Lung US Detects Asymptomatic Lung Congestion

Technique can detect congestion before symptoms arise


Highlights

• Lung ultrasound can detect asymptomatic lung congestion in dialysis patients and can predict their risk of dying prematurely or experiencing heart attacks or other cardiac events.

• Treating asymptomatic lung congestion may help improve cardiovascular health and prevent cardiovascular deaths in dialysis patients.

• Lung congestion is highly prevalent and often asymptomatic among patients with kidney failure.


Washington, DC (February 28, 2013) — Asymptomatic lung congestion increases dialysis patients' risks of dying prematurely or experiencing heart attacks or other cardiac events, according to a study appearing in an upcoming issue of the Journal of the American Society of Nephrology(JASN). The study also found that using lung ultrasound to detect this congestion helps identify patients at risk.

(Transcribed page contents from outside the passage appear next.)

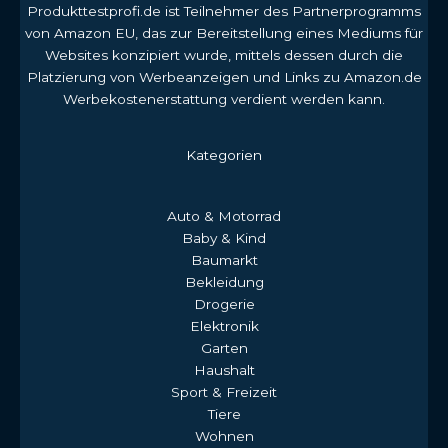
Produkttestprofi.de ist Teilnehmer des Partnerprogramms
von Amazon EU, das zur Bereitstellung eines Mediums für
Websites konzipiert wurde, mittels dessen durch die
Platzierung von Werbeanzeigen und Links zu Amazon.de
Werbekostenerstattung verdient werden kann.
Kategorien
Auto & Motorrad
Baby & Kind
Baumarkt
Bekleidung
Drogerie
Elektronik
Garten
Haushalt
Sport & Freizeit
Tiere
Wohnen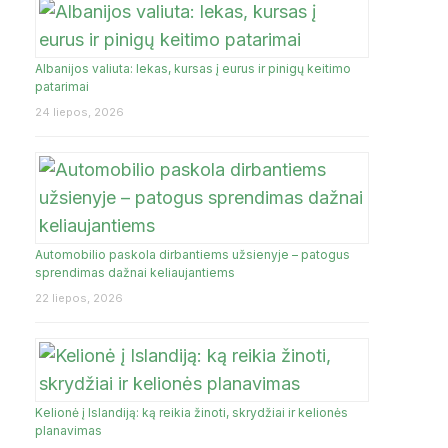
Albanijos valiuta: lekas, kursas į eurus ir pinigų keitimo
JA
patarimai
24 liepos, 2026
Automobilio paskola dirbantiems užsienyje – patogus
sprendimas dažnai keliaujantiems
22 liepos, 2026
Kelionė į Islandiją: ką reikia žinoti, skrydžiai ir kelionės
planavimas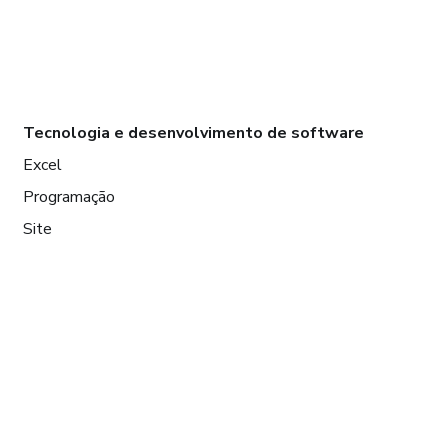
Tecnologia e desenvolvimento de software
Excel
Programação
Site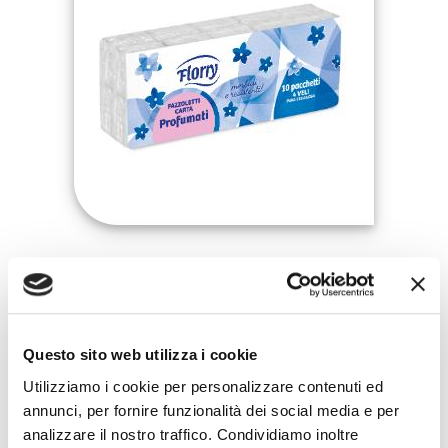
FAZZOLETTI PROFUMATI 10×9 4 VELI
Questo sito web utilizza i cookie
Utilizziamo i cookie per personalizzare contenuti ed
VELINE MULTIUSO 1 VELO 100 PZ
annunci, per fornire funzionalità dei social media e per
analizzare il nostro traffico. Condividiamo inoltre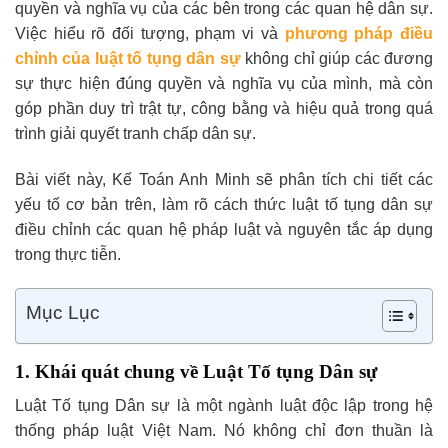
quyền và nghĩa vụ của các bên trong các quan hệ dân sự.
Việc hiểu rõ đối tượng, phạm vi và
phương pháp điều
chỉnh của luật tố tụng dân sự
không chỉ giúp các đương
sự thực hiện đúng quyền và nghĩa vụ của mình, mà còn
góp phần duy trì trật tự, công bằng và hiệu quả trong quá
trình giải quyết tranh chấp dân sự.
Bài viết này, Kế Toán Anh Minh sẽ phân tích chi tiết các
yếu tố cơ bản trên, làm rõ cách thức luật tố tụng dân sự
điều chỉnh các quan hệ pháp luật và nguyên tắc áp dụng
trong thực tiễn.
Mục Lục
1. Khái quát chung về Luật Tố tụng Dân sự
Luật Tố tụng Dân sự là một ngành luật độc lập trong hệ
thống pháp luật Việt Nam. Nó không chỉ đơn thuần là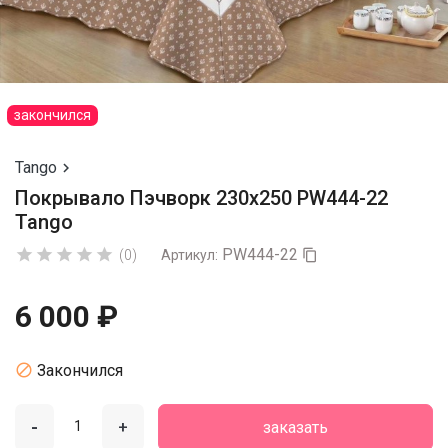
закончился
Tango

Покрывало Пэчворк 230х250 PW444-22
Tango
PW444-22





(0)
Артикул:

6 000 ₽

Закончился
-
+
заказать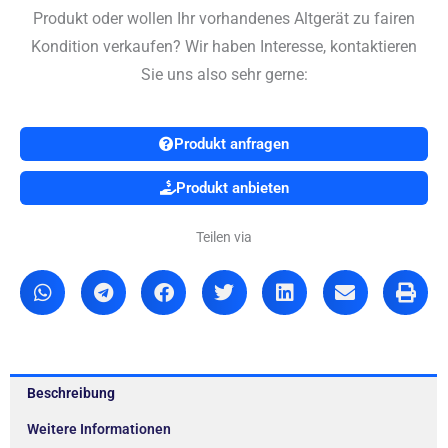
Produkt oder wollen Ihr vorhandenes Altgerät zu fairen
Kondition verkaufen? Wir haben Interesse, kontaktieren
Sie uns also sehr gerne:
Produkt anfragen
Produkt anbieten
Teilen via
Beschreibung
Weitere Informationen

Lung congestion due to fluid accumulation is highly prevalent among kidney failure patients on dialysis, but it often doesn't cause any symptoms. To see whether such asymptomatic congestion affects dialysis patients' health, Carmine Zoccali, MD (Ospedali Riuniti, Reggio Calabria, Italy) and his colleagues measured the degree of lung congestion in 392 dialysis patients by using a very simple and inexpensive technique: lung ultrasound.

Among the major findings:

• Lung ultrasound revealed very severe congestion in 14% of patients and moderate-to-severe lung congestion in 45% of patients.

• Among those with moderate-to-severe lung congestion, 71% were asymptomatic.

• Compared with those having mild or no congestion, those with very severe congestion had a 4.2-fold increased risk of dying and a 3.2-fold increased risk of experiencing heart attacks or other cardiac events over a two-year follow-up period.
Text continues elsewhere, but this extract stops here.